Las webseries son uno de los productos audiovisuales más dinámicos del ciberespacio, que se encuentran en mutación contante. Su expansión parece lejos de frenarse ya que la variedad estética que las caracteriza y la relación simbiótica que establecen con las redes sociales en el ciberespacio favorecen su desarrollo.

Sin embargo, no hay todavía una evolución consolidada del lenguaje audiovisual interactivo en las webseries, ni del empleo de códigos alejados de los convencionalismos de la ficción televisiva tradicional. Por lo que el recorrido parece todavía amplio para unas producciones que intentan saltarse las puestas en escena fáciles, el empleo poco creativo de situaciones humorísticas, apostando por estrategias de interactividad y de narrativas hipertextuales aún por matizar.

 

 

(8) Para ampliar información sobre las webseries españolas se recomienda consultar el capítulo “Interactividad y participación en las webseries españolas”, en el libro Ficcionando. Series de televisión a la española, coordinado por Puebla, Carrillo e Íñigo (2012).

 





4. Conclusiones

Como hemos visto, en la primera década del siglo XXI, numerosas son las tendencias en las series españolas. Desde las comedias a los dramas, pasando por las telenovelas, las dramedias y las series de animación para la infancia. Dentro de cada género hemos podido ver ejemplos de gran éxito de audiencia que certifican las preferencias del público español. Además hemos comprobado la oportunidad que ofrece Internet sobre la difusión de series con pocos recursos económicos.
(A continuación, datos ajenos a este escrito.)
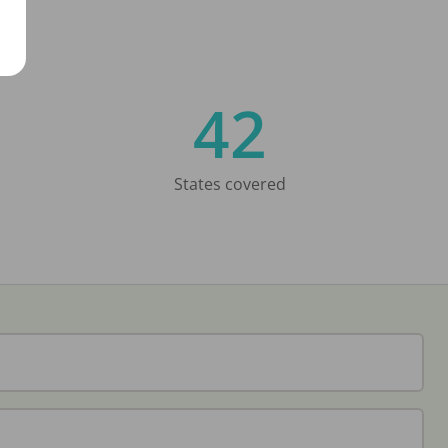
42
States covered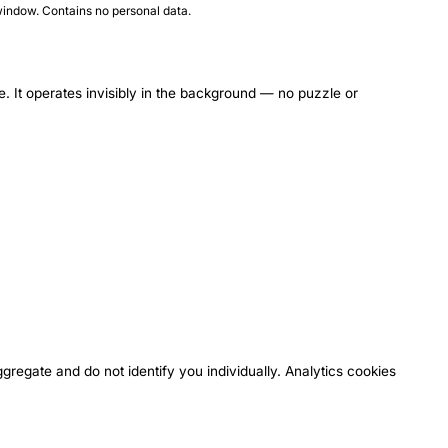
indow. Contains no personal data.
It operates invisibly in the background — no puzzle or
regate and do not identify you individually. Analytics cookies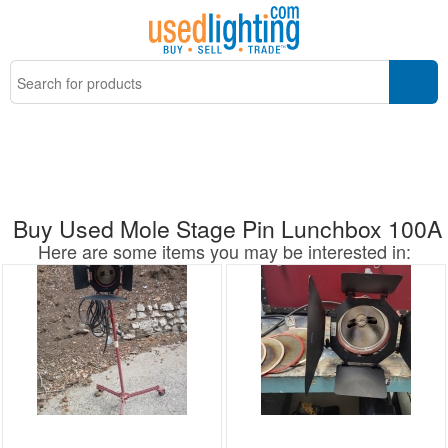
Buy Used Mole Stage Pin Lunchbox 100A
Here are some items you may be interested in:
En definitiva, las series españolas están en continua mutación. Su forma, temática y contenido dependen de numerosos factores que se van mezclando para atender los cambios que demandan las audiencias. La conquista de audiencias amplias supone una mayor inserción publicitaria y financiación, las bases en las que se centran las cadenas de televisión. Aún así, y a pesar de las dificultades económicas que condicionan su producción siguen siendo una de las principales apuestas de contenido de la parrilla televisiva española.